The Commercial Appeal, the Scripps newspaper in Memphis, Tenn., has reached a final settlement with the FBI regarding its pursuit of records documenting Ernest Withers’ work as a federal informant during the civil rights era.
The agreement between the FBI and The Commercial Appeal allows the newspaper to access portions of 70 investigative files in which Withers participated as an informant. In exchange for the settlement, the newspaper will drop its lawsuit against the government. The agreement also allows the FBI to keep Withers informant file private.
“We’re very happy with the decision. We think it’s a big win for open government,” said Marc Perrusquia, reporter for the Commercial Appeal. “We think this will help us better understand what the FBI was doing monitoring the civil rights movement in Memphis and we’re expecting to get a lot of records and pictures that will illuminate this.”
Perrusquia has led the coverage on the exposure of Ernest Withers as an informant.
“We think this is a very unique resolution to our lawsuit,” said Perrusquia. “As far as we know, there isn’t another informant from the civil rights era that anyone has been able to penetrate as well as we have through FOIA. “
You can read more about what led to the lawsuit in an article published by Scripps News Online in 2012 here.
You can read the full Commercial Appeal article about the settlement and what it means here or continue reading below.
Settlement to unveil photos, records documenting Ernest Withers' work as FBI informant
By Marc Perrusquia
A legal settlement finalized Monday is expected to unveil dozens of photographs and records documenting the late Ernest Withers’ secret work as an FBI informant in Memphis during the civil rights era.
The agreement between the FBI and The Commercial Appeal allows the newspaper to access portions of 70 investigative files in which Withers participated as an informant.
Those 70 cases, ranging from the FBI’s investigation of Dr.
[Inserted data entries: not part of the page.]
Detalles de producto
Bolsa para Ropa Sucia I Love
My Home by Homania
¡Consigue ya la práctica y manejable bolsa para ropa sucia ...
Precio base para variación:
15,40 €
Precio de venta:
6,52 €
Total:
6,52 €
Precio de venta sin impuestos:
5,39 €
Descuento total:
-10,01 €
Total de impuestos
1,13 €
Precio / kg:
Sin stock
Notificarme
Martin Luther King Jr. while in Memphis in 1968 as well as examinations of his Southern Christian Leadership Conference, the NAACP and the black power and peace movements here, represent a fraction of the celebrated photographer’s work for the FBI between 1958 and 1972.
The settlement also requires the FBI to pay $186,000 in attorney fees and legal costs the newspaper accumulated since filing suit in 2010. In turn, the newspaper agreed to drop its lawsuit, which it did Monday morning by filing a stipulation of dismissal in U.S. District Court in Washington.
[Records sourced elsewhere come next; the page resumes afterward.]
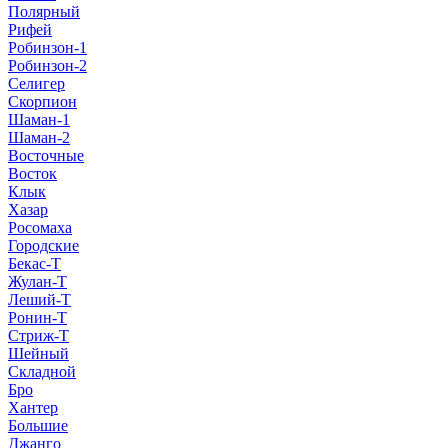
Полярный
Рифей
Робинзон-1
Робинзон-2
Селигер
Скорпион
Шаман-1
Шаман-2
Восточные
Восток
Клык
Хазар
Росомаха
Городские
Бекас-Т
Жулан-Т
Леший-Т
Ронин-Т
Стриж-Т
Шейный
Складной
Бро
Хантер
Большие
Джанго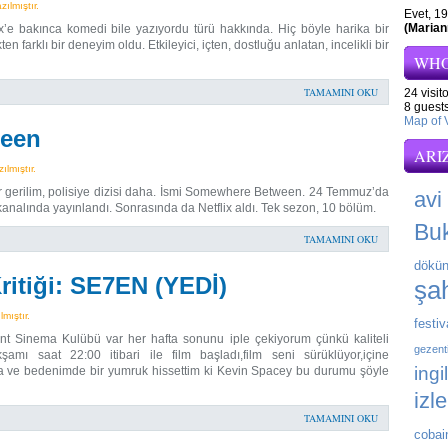
ılmıştır.
Evet, 19
(Marian
ix’e bakınca komedi bile yazıyordu türü hakkında. Hiç böyle harika bir
 farklı bir deneyim oldu. Etkileyici, içten, dostluğu anlatan, incelikli bir
WHO
TAMAMINI OKU
24 visit
8 guests
Map of V
ween
ARI
lmıştır.
ir gerilim, polisiye dizisi daha. İsmi Somewhere Between. 24 Temmuz’da
avi
nalında yayınlandı. Sonrasında da Netflix aldı. Tek sezon, 10 bölüm.
Bu
TAMAMINI OKU
dökün
ritiği: SE7EN (YEDİ)
şah
mıştır.
festiv
nt Sinema Kulübü var her hafta sonunu iple çekiyorum çünkü kaliteli
gezent
mı saat 22:00 itibari ile film başladı,film seni sürüklüyor,içine
ingi
da ve bedenimde bir yumruk hissettim ki Kevin Spacey bu durumu şöyle
izl
TAMAMINI OKU
cobai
The settlement, believed to be the first of its kind involving a civil rights era informant, is expected to provide a rare look inside the FBI’s domestic intelligence machine that kept a close eye on Black America in search of Communist and militant influences.
“This is a big win for the cause of open records and for civil rights in America for that matter,” said Chris Peck, editor of The Commercial Appeal. “After two years, hundreds of thousands of dollars in court costs, and many hours of reporting The Commercial Appeal has prevailed in its effort to get a more detailed picture of the extent of the spying and informing done in Memphis during Dr. King’s life and up until the time of his death.
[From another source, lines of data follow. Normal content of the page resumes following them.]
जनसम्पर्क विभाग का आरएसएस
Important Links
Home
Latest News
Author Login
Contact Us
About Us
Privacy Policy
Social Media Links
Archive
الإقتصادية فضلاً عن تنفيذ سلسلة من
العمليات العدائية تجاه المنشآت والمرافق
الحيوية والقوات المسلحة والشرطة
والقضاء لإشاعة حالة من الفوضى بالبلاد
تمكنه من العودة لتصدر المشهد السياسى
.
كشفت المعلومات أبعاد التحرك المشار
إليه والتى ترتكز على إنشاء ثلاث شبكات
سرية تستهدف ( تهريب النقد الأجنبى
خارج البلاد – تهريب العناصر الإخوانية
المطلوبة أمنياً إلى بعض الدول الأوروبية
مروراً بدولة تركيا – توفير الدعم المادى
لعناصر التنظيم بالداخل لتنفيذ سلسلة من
“This settlement and the documents and records that will be released as a result of it, clearly will help Americans better understand the complicated role the FBI played in the Civil Rights era.”
Attorneys representing the Department of Justice did not immediately respond Monday to an email seeking comment.
The compromise allows the FBI to protect the integrity of its informant program by not opening sensitive portions of Withers’ informant file. Under the agreement, the National Archives and Records Administration will release Withers-related records from investigative case files and not from Withers’ informant file, which the FBI retains. The FBI maintains that releasing details on an informant, even a dead one, can chill its ability to recruit new informants who enter confidentiality agreements and expect their work to remain secret.
Withers died in 2007 at age 85.
“The agreement between The Commercial Appeal and the FBI is unprecedented and creative,” said Charles D. Tobin, the First Amendment lawyer with the Holland & Knight law firm in Washington, who represented the CA. “While the FBI will keep the confidential informant documents to itself as a distinct file, the release of the same documents through NARA will give the public wide swaths of information about what the government was up to with Withers.”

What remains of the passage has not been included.